Have you thought about your footprint as a leader? What is the emotion and the result that you leave your employees and your organisation from working with you?
The question of leadership footprint can be formulated as a question about the purpose of the leader. The objective is generally considered to be the achievement of results – financial figures showing profitability, efficiency, market share, turnover, etc. More progressive organisations count customer satisfaction and some also employee satisfaction among the results. Unfortunately, by their very nature, they are also mostly put in front of the financial performance wagon and what is measured as momentum is quickly forgotten in day-to-day operations. A leader’s goal should be to leave a meaningful leadership footprint.
Poor performance is a reflection of the leadership of previous leaders
Of course, a manager has to deliver results – that’s elementary. However, the score is a consequence of the success or failure of the leadership role of past and present leaders, in other words their long-term legacy.

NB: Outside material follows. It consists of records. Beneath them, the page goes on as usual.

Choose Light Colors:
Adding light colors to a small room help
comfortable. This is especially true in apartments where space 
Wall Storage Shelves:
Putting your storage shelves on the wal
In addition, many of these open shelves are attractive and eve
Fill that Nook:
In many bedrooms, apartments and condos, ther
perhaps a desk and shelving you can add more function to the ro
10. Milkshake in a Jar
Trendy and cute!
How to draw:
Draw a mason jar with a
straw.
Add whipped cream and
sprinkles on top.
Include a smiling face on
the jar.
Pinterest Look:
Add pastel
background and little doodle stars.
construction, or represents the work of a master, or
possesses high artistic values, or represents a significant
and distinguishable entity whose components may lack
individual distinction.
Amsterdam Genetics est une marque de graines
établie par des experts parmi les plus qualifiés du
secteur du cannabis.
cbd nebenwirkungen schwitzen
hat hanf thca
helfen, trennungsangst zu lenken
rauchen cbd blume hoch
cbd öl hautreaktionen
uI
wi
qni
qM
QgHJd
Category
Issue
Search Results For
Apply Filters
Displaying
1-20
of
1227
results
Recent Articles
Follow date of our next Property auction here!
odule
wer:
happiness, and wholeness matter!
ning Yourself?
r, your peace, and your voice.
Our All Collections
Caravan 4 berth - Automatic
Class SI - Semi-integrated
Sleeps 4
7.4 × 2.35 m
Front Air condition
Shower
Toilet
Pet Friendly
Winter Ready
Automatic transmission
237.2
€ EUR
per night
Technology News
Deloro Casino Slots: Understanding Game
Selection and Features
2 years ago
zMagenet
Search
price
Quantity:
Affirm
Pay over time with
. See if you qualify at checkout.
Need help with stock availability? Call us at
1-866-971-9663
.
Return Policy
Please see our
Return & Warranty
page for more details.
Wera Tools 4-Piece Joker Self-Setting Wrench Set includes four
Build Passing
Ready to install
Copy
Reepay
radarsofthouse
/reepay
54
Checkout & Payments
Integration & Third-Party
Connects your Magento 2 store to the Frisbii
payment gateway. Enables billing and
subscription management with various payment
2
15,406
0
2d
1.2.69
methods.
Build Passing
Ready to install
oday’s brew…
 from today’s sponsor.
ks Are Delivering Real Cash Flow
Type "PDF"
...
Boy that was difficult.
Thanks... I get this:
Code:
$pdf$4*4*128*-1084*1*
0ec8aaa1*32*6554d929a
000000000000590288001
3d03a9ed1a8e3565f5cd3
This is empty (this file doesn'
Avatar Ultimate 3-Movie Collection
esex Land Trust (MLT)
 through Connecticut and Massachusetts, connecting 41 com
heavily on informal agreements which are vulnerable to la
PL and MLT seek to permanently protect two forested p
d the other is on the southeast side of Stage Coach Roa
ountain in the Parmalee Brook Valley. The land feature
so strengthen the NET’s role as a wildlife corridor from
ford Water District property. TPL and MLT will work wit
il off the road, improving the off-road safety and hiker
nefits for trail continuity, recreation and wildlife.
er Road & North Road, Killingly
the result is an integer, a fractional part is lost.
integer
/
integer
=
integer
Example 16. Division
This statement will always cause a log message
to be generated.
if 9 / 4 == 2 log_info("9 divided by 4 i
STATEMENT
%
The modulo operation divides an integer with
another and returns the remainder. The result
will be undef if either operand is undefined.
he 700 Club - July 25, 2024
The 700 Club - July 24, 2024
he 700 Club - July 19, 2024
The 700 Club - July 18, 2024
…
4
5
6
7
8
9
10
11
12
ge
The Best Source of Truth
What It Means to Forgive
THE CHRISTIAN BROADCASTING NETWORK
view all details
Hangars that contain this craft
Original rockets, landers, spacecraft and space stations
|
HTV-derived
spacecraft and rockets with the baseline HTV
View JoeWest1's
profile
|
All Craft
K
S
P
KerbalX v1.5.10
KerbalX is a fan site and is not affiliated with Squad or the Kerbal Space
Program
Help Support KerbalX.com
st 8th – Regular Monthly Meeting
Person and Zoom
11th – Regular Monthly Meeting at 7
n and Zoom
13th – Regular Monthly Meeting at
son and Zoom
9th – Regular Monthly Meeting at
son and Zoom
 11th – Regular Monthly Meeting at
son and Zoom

The financial performance is a reflection of the employee’s progress, or lack of it, for which the manager is directly responsible. Accountability is about making a choice between focus, and in this case between short and long-term focus. A result is achieved when, as a result of working with a particular leader, the individual and the team learnt something. Learned to create lasting added value for the future, grew as values evolved. It makes a difference whether people evolved because it was inevitable (adaptation to the environment, competitive situation, customer, regulation, technology, etc.) or whether the evolution was the result of exposure to that particular person and values – their footprint as a leader.
If a manager only sees short-term results and postpones taking the long view (because everything is so busy), one may wonder whether he or she is a manager at all or simply an operational manager. With an organiser who has taken all the responsibility on its shoulders and not invested in staff development activities. If the manager is constantly in a hurry, it means that the team has been deprived of decision-making power and the ability to contribute. If a manager looks at today’s financial results and sees that he could have done better, then the best time to start working on developing his people is now, because a year from now it will be too late. The best time to plant a tree was 25 years ago, but the best time to plant one is now.
Again this management and leadership
In an externalised way, leadership activities are divided between management and leadership. Long-term results and a lasting footprint are not left by mere management, but byleadership. You make your mark by influencing people, or by leading and by communicating-communicating-communicating.
Financial results can be achieved in the short term by managing (work organisation, domain knowledge, processes, structures, etc. “square”), but if financial results are not as expected, more sales, a new process guide or an operational model in the form of a management structure will not help. These resources will soon be exhausted and you will have exhausted your people, who are responding in surveys that they are ready to change jobs.
It can be said that in nine cases out of ten, unsatisfactory results are due to unsatisfactory relationships between people. Relationships are shaped by the leader’s leadership, attitude, example and where his tolerance for tolerating people’s behaviour runs.
Culture is the answer to the how-question
Anyone who has attended at least one management training course or read a management article will have heard that it is the job of the specialist to answer the ‘how’ question, and the job of the manager to provide guidance in answering the‘ why‘ and ‘ what’ questions. However, this approach focuses only on management (planning, organising, controlling).
The how-question is not just about equipping activities with skills. The how question is a deeply values-based leadership question – after all, organisational culture is the way things are done, the way we do things and the way we interact. What is tolerated and what is not. How we do things generally involves relationships between people. Wages, free fruit and an adjustable desk are undoubtedly important basics, but beyond the basic needs, relationships become important – relationships, relationships at work, achievements and the fulfilment of personal potential. It is the role of the leader to help shape them and thus leave a footprint on the sustainability of the organisation.
What is your positive leadership legacy?
To start defining your own leadership footprint, answer the following questions. Let them digest for a few days and come back to it:
a) what do you see as the need for your team and each individual team member to be better than they are today? Why? What added value will this create for the business in the next quarter (not necessarily yet!) and in 2-3 years?
b) what are your principles as a leader, i.e. if you had to go to introduce yourself to a new team tomorrow, what would the introduction be? Identify what you truly believe in. It’s trendy to say I’m an inclusive and trustworthy leader, and my doors are always open to you. But what are the examples where you have got involved without having thought of a solution yourself? Do you step out of your “open doors” or do you expect people to come to you?
c) what is your management elevator call? In two sentences, describe what makes you different as a leader or what culture you want to foster in your team. What’s your special how?
That’s your management footprint.
The article appeared on personaliuudised.ee 08.03.2019.